なお、アリル化の方法は特に制限されるものでなく、公知の方法を適用すればよい。
【0018】
-カルダノール化合物-
カルダノール化合物とは、カシューナッツの殻に含まれる成分であり、例えば、下記の構造式(A-1)~(A-4)で表される化合物(以下、「化合物(A-1)~(A-4)」ともいう。)、又は前記成分からの誘導体を含む。
なお、化合物(A-1)~(A-4)それぞれに記載のRCDNは、下記の構造式で示される飽和炭化水素、又は不飽和炭化水素が、所定の割合で含まれたものである。
【0019】
【化1】
【0020】
本開示に係るアリルカルダノール(A)に用いられるカルダノール化合物として、CNSLを原料とする天然由来の化合物の混合物を含んでもよいし、CNSLから精製した1種の化合物、又は2種以上の化合物を使用してもよい。
CNSLからの誘導体としては、例えば以下の混合物や単体等が挙げられる。
【0021】
CNSL中の各成分の組成比を調整した混合物、CNSL中の成分を変性した変性体を含む混合物、CNSL中の成分を重合した重合体を含む混合物、CNSL中の成分を変性し且つ重合した変性重合体を含む混合物、又はCNSL中から特定の成分のみを単離した単体等が挙げられる。
また、前記組成比を調整した混合物中の成分をさらに変性した変性体を含む混合物、前記組成比を調整した混合物中の成分をさらに重合した重合体を含む混合物、前記組成比を調整した混合物中の成分をさらに変性し且つ重合した変性重合体を含む混合物、前記単離した単体をさらに変性した変性体、前記単離した単体をさらに重合した重合体、又は前記単離した単体をさらに変性し且つ重合した変性重合体等が挙げられる。

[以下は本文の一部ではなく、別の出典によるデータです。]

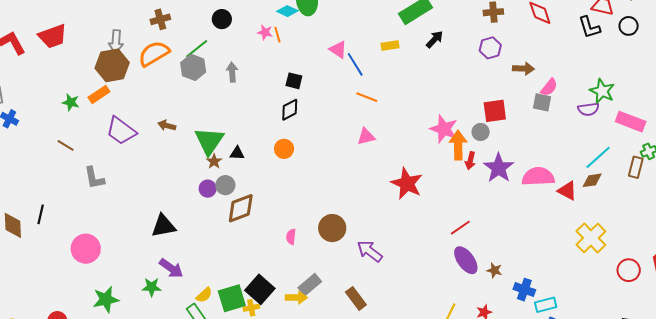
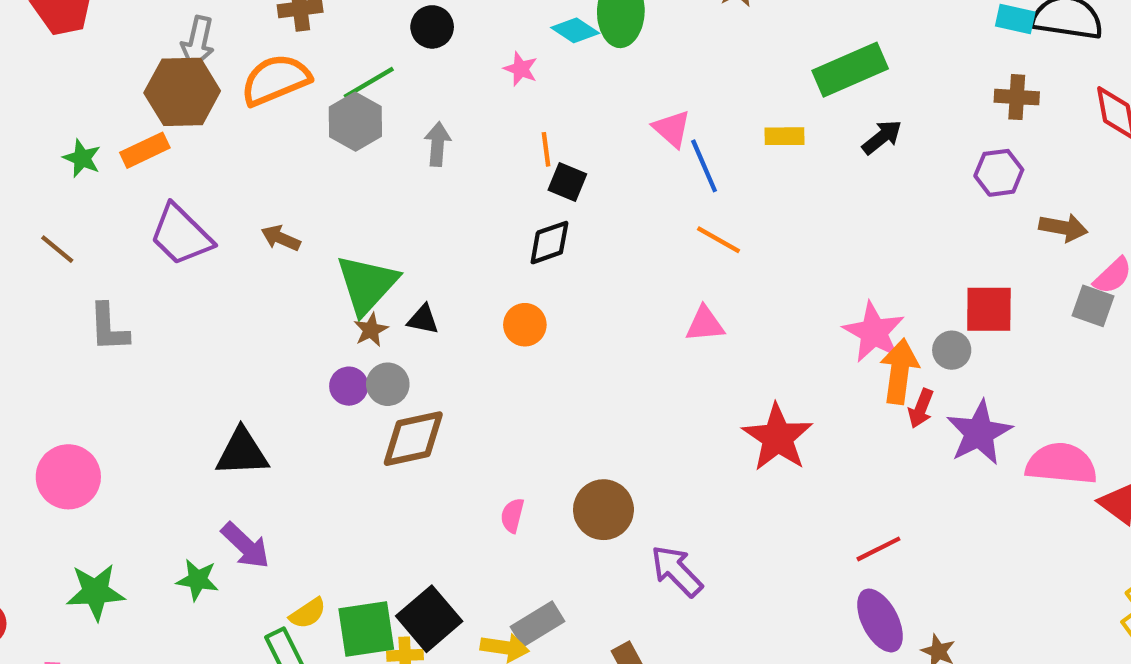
orange line: (277, 35) -> (546, 149), moved

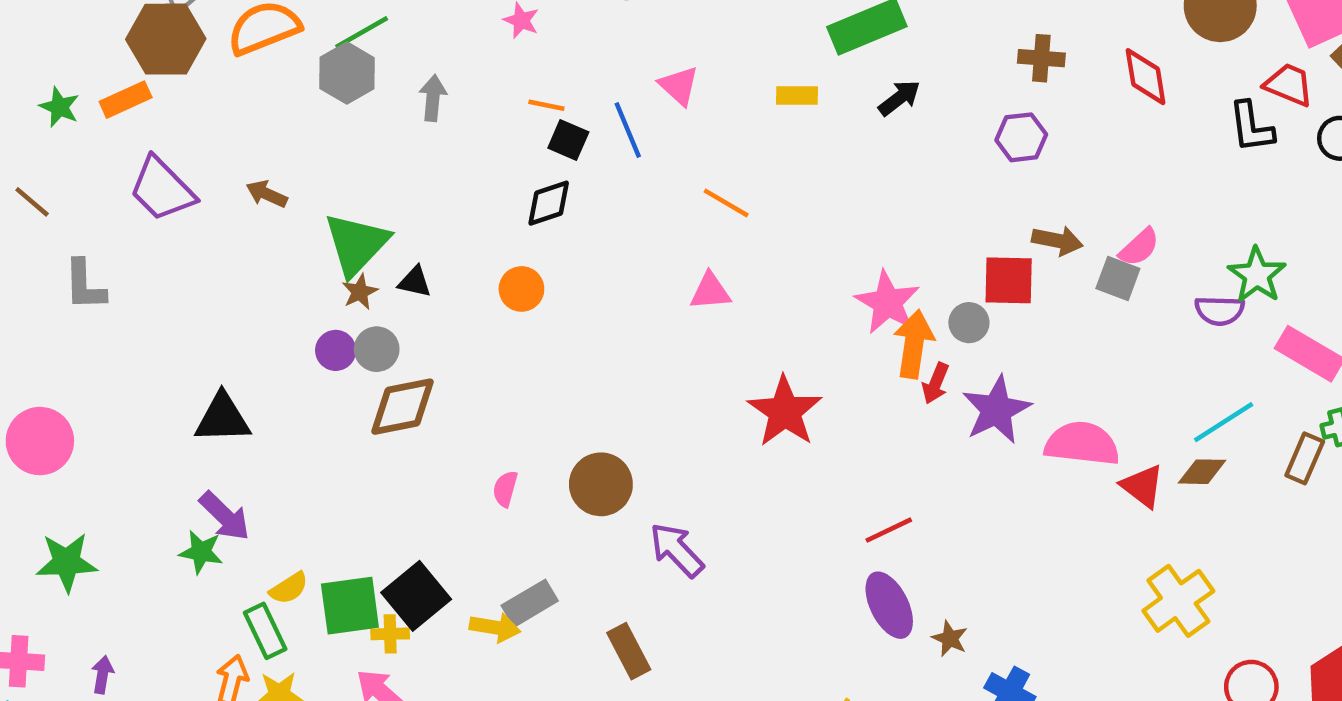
orange line: (546, 149) -> (546, 105), turned -72
blue line: (704, 166) -> (628, 130), moved
brown arrow: (1063, 228) -> (1057, 241), moved
green star: (197, 580) -> (201, 552), moved

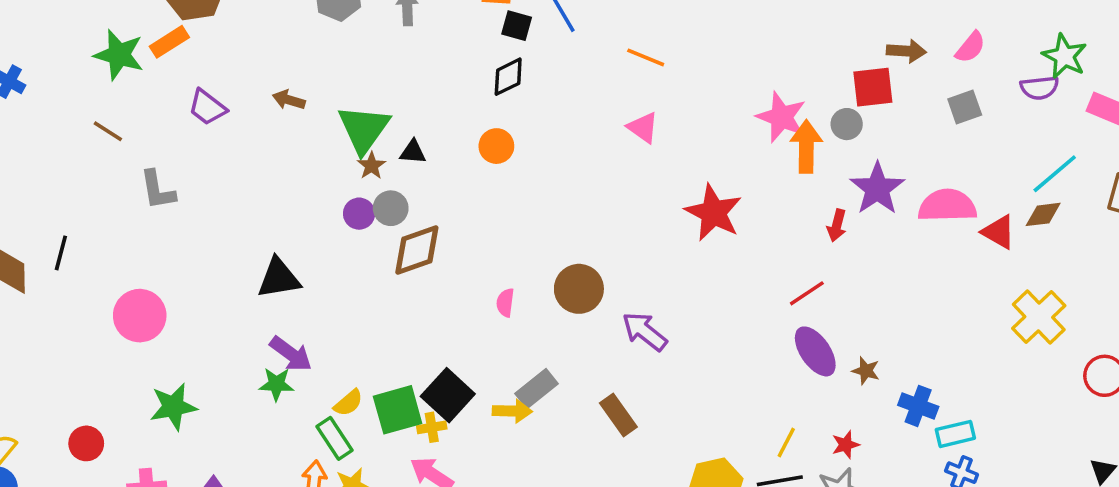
green star: (59, 107) -> (119, 55), size x1.6
purple trapezoid: (162, 189) -> (207, 107), size x0.7
gray square: (1118, 279) -> (965, 107), moved, turned -32
pink triangle: (710, 291) -> (643, 128), turned 48
red arrow: (936, 383) -> (837, 225), moved

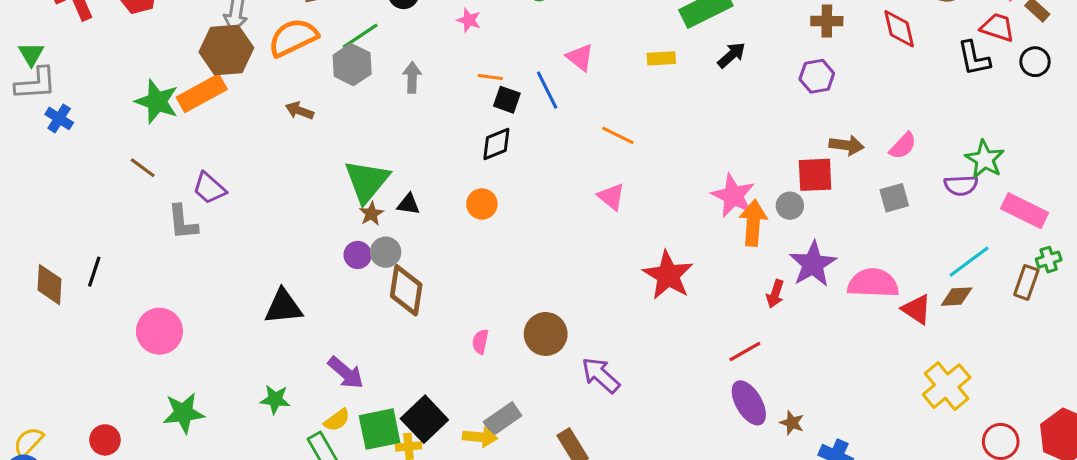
orange rectangle: (169, 42) -> (202, 93), size x1.4
brown arrow: (289, 100) -> (299, 111), moved
purple trapezoid: (207, 107) -> (209, 188), moved
brown diamond: (417, 250) -> (406, 290), turned -66
purple arrow: (291, 354) -> (346, 373), moved

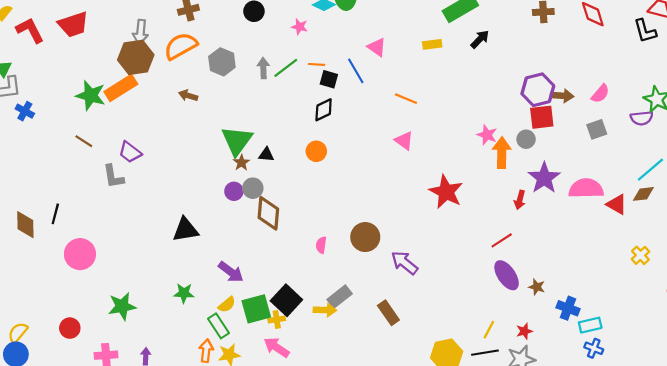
green line: (360, 36) -> (286, 68), moved
purple hexagon: (817, 76) -> (538, 90), moved, size x1.4
pink star: (733, 196) -> (487, 135), size x0.7
pink circle: (159, 331) -> (80, 254), moved
yellow cross: (947, 386) -> (640, 255), size x0.6

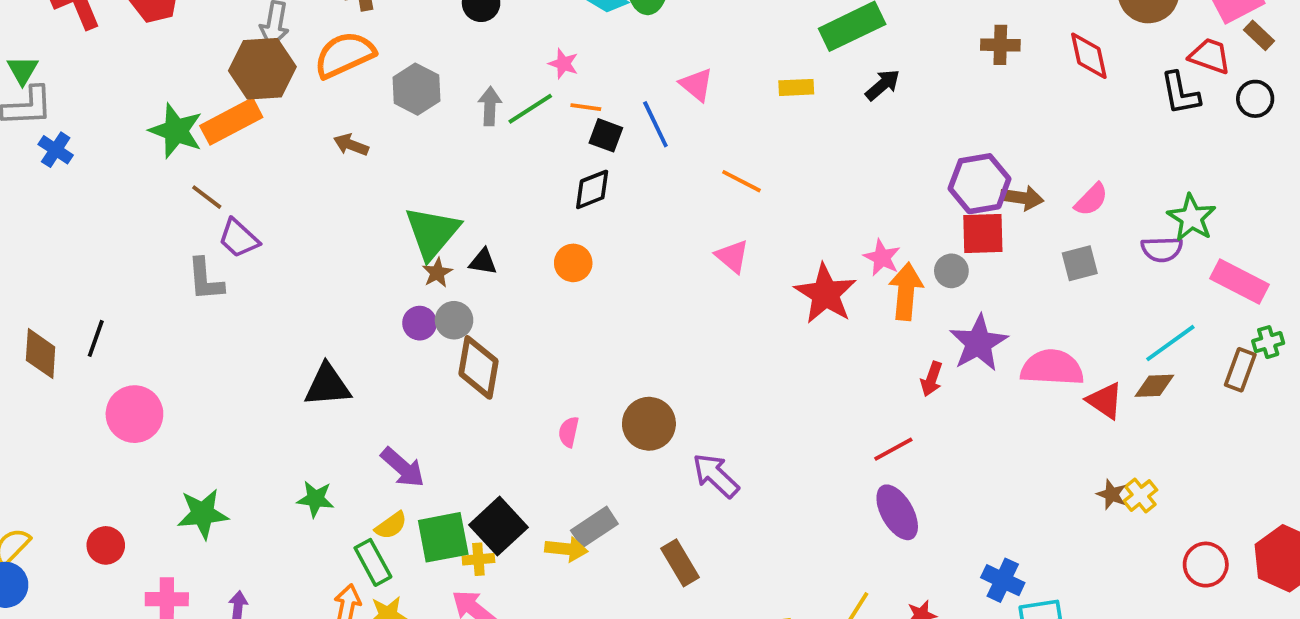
pink star: (300, 27) -> (563, 64), moved
brown line: (84, 141) -> (207, 197), moved
red star: (446, 192) -> (825, 294), moved
brown star: (537, 287) -> (1112, 494), moved

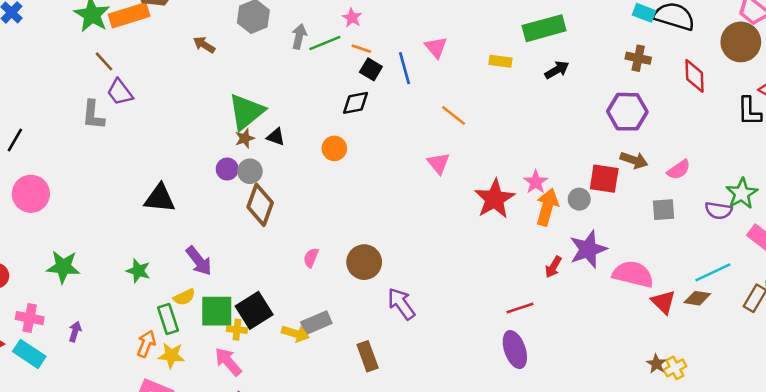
purple hexagon: (980, 184) -> (627, 112), moved

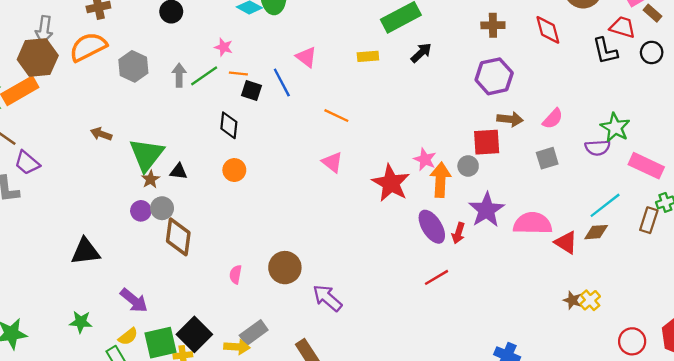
brown arrow: (204, 45) -> (101, 134), moved
black diamond: (355, 103) -> (229, 125), moved, turned -60
purple ellipse: (515, 350) -> (432, 227), moved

ここで単体には、2量体及び3量体等の多量体も含まれるものとする。
【0022】
本開示のアリルカルダノール(A)に用いられるカルダノール化合物は、1種を単独で使用してもよいし、2種以上を併用してもよい。
本開示のアリルカルダノール(A)に用いられるカルダノール化合物として、好ましくは化合物(A-1)~(A-4)であり、特に好ましくは化合物(A-1)(すなわち、「カルダノール」)である。本実施形態で使用するカルダノールとしては、カシューナッツ殻から抽出されたカルダノール(すなわち、化合物(A-1))を使用してもよい。
【0023】
本開示の重合体中のアリルカルダノール(A)(「成分(A)」ともいう。)に由来する構成単位の割合は、重合体の全構成単位に対して質量比で、例えば、10質量%~50質量%であることが好ましく、15質量%~45質量%であることがより好ましく、20質量%~40質量%であることが更に好ましい。
【0024】
本開示の重合体を形成する組成物中において、成分(A)の含有量は、組成物全体に対して、例えば、10質量%~50質量%であることが好ましく、15質量%~45質量%であることがより好ましく、20質量%~40質量%であることが更に好ましい。
【0025】
[チオール化合物(B);成分(B)]
本開示のチオール化合物(B)とは、チオール基を含む化合物である。チオール化合物(B)は、分子内にチオール基を2個以上含むチオール化合物(以下、適宜「多官能チオール化合物」と称する。)であることが好ましい。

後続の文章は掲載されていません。